Depuis quelques temps, la lumière se fait sur un phénomène jusqu’à présent peu médiatisé en Birmanie: le harcèlement sexuel. Des femmes – encore trop peu nombreuses certes – commencent à prendre la parole et à témoigner des violences qu’elles ont pu subir. Des organisations se forment également afin d’informer sur ce sujet encore sensible et apporter des éléments pour permettre aux femmes de se défendre : le Myanmar’s Women Self Defense Center est l’une d’entre elles.
A priori, cette association propose des cours d’auto-défense. La fondatrice du centre, Evelyn Yu Yu Swe, a une expérience dans les sports de combat, tous comme les autres membres. Mais sur la vingtaine d’heures que compte la formation, seule la moitié est consacrée à la pratique de la défense face à un potentiel agresseur. La partie la plus importante est en effet de faire prendre conscience du problème aux participantes. Evelyn assure que “certaines femmes arrivent en pensant ne jamais avoir été harcelées. Lorsqu’on leur explique où commence le harcèlement, elles commencent à se rendre compte qu’en fait si.” Il s’agit donc d’éducation, de familiarisation aux termes de sexisme, de féminisme. Le centre veut amener les femmes à parler, à prendre l’initiative de demander de l’aide en cas d’agression, de porter plainte. Il veut montrer que ce n’est pas normal de se faire harceler et encore moins de garder le silence.
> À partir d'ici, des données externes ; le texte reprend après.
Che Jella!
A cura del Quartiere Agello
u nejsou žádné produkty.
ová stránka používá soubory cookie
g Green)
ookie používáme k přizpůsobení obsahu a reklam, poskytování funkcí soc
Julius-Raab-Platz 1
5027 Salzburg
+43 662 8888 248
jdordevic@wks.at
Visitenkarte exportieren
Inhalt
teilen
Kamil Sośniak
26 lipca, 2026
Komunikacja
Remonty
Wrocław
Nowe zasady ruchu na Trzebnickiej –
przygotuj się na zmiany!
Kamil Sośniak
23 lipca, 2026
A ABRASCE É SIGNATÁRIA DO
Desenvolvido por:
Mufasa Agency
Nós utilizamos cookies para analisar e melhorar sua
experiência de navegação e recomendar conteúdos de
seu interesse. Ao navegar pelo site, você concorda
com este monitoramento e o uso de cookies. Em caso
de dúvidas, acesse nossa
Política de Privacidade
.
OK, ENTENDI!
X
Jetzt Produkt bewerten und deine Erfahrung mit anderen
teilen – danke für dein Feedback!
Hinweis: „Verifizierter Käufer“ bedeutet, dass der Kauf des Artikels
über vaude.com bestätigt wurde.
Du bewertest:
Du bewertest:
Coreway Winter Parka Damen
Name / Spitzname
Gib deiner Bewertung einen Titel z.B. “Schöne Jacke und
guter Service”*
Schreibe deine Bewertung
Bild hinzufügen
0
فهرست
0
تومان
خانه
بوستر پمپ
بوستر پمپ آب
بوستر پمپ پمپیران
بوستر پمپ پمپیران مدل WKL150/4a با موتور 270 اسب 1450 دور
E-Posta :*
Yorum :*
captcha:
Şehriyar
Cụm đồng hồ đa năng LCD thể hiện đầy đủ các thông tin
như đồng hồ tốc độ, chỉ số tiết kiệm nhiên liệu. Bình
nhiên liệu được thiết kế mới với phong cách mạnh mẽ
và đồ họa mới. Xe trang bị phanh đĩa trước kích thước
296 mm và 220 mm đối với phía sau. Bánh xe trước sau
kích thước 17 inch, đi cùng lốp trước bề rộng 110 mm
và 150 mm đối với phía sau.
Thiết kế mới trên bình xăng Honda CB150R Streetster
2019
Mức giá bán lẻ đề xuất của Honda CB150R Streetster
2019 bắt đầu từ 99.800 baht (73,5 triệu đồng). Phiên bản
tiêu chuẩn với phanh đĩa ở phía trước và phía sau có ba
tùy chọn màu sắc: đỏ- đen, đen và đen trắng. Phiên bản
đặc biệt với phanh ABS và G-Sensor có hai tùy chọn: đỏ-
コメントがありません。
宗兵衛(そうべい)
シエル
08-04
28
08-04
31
Plus de 600 femmes ont déjà été formées depuis la création du centre il y a deux ans. Actuellement, il est en pause : l’équipe, après s’être agrandie, s’est à nouveau réduite. "C’est éprouvant pour nous aussi, d’entendre toutes ces histoires et d’avoir le sentiment de ne pas pouvoir faire assez" raconte Evelyn. Le centre distribue pourtant également des sprays au poivre : plus de 1 200 ont déjà été donnés. Ils ne sont pas spécialement donnés pour être utilisés, même s’ils restent une arme, ils donnent confiance aux femmes et les rassurent en leur offrant la possibilité de se défendre rapidement en cas d’agression.
La formation, en langue birmane, est principalement orientée vers les femmes birmanes, qui ont moins conscience du harcèlement que les femmes expatriées. Le problème reste cependant inhérent : celles qui s’inscrivent ont déjà connaissance du sujet, savent que la problématique existe et s’y intéressent. Cela prouve qu’il y a une ouverture d’esprit et une exposition à une sphère médiatique critique qui n’est pas évidente pour toute la population. Elles viennent toutes de Yangon et disposent de leur temps de manière suffisamment libre pour participer à la formation. Toucher les femmes vivant dans des zones rurales est bien plus compliqué. Si l’usage d’internet et des téléphones portables – et donc l’accès à l’information – se popularisent, ce sont majoritairement les hommes qui en jouissent, sans forcément le partager avec les femmes de leur foyer. Les atteindre s’avère donc compliqué. Il faut aller les voir sur place. Evelyn explique que lors d’un sondage sur les violences faites aux femmes, réalisé à travers le pays et dans différentes classes sociales, il est ressorti que la moitié d’entre elles a déjà fait l’expérience de violences dans le cadre conjugal. Le mot d’ordre #AskforZarni se propage également. Si vous vous trouvez dans une situation inconfortable dans un bar, demandez à la personne derrière le comptoir à voir Zarni : elle comprendra et vous aidera. L’association Strong Flowers, qui propose des services d’éducation à la sexualité, s’est chargée de former les employés de bars, en commençant par le 7th Joint, aux réactions à adopter face à des cas de harcèlement sexuel. L’initiative n’en est qu’à ses débuts mais espère se diffuser rapidement en convainquant d’autres gérants de bars.
Le chemin est cependant encore long avant que les mentalités n’évoluent et offrent la même place dans l’espace tant public que privé aux hommes et aux femmes.